The ACT-A diagnostics team has set a goal of making 500 million tests available to low- and middle-income countries by mid-2021. It has only purchased 84 million tests by June 2021, just 16% of its target, according to the report. . The therapeutics team initially set a goal of delivering 245 million treatments to low- and middle-income countries by 2021, but later changed the target to 100 million new treatments by the end of 2021. By June of that year, the therapy team had allocated only about 1.8 million treatments.
COVAX has set a goal of delivering 2 billion doses of the vaccine by the end of 2021. By September of that year, it had only delivered 319 million doses.
Although COVAX significantly accelerated the delivery of doses later in 2021 and 2022, governments have struggled to get shot. As of August 2022, only around 20% of Africans were vaccinated – a dangerously low percentage – according to the Africa CDC.
Leaders of the groups say they have been unable to achieve their goals largely because wealthy Western governments have been slow to step in and make available the huge tranches of vaccines and treatments needed to protect the world. The groups say they have provided a crucial voice for the suffering and needs of poorer countries, without which progress might have been much slower.
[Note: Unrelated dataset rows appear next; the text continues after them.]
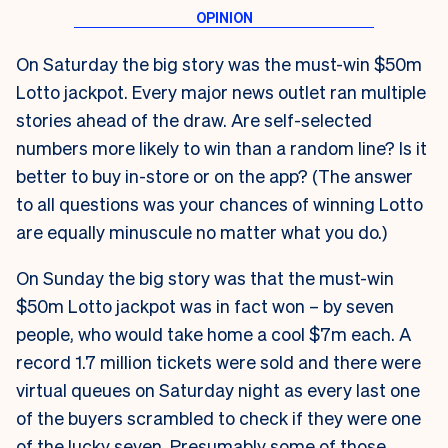
On Saturday the big story was the must-win $50m
Lotto jackpot. Every major news outlet ran multiple
stories ahead of the draw. Are self-selected
numbers more likely to win than a random line? Is it
better to buy in-store or on the app? (The answer
to all questions was your chances of winning Lotto
are equally minuscule no matter what you do.)
On Sunday the big story was that the must-win
$50m Lotto jackpot was in fact won – by seven
people, who would take home a cool $7m each. A
record 1.7 million tickets were sold and there were
virtual queues on Saturday night as every last one
of the buyers scrambled to check if they were one
of the lucky seven. Presumably some of those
“The Gates Foundation has been focused on supporting a global response that would ensure low- and middle-income countries have affordable and equitable access to the best data and tools available to address the crisis,” said Mark Suzman, CEO of the Gates Foundation, in a statement. statement. “In some areas we have seen success. On the most critical issue of equitable access to vaccines, the world as a whole has failed as high-income countries initially monopolized the available supply. The foundation declined to make Gates available for comment.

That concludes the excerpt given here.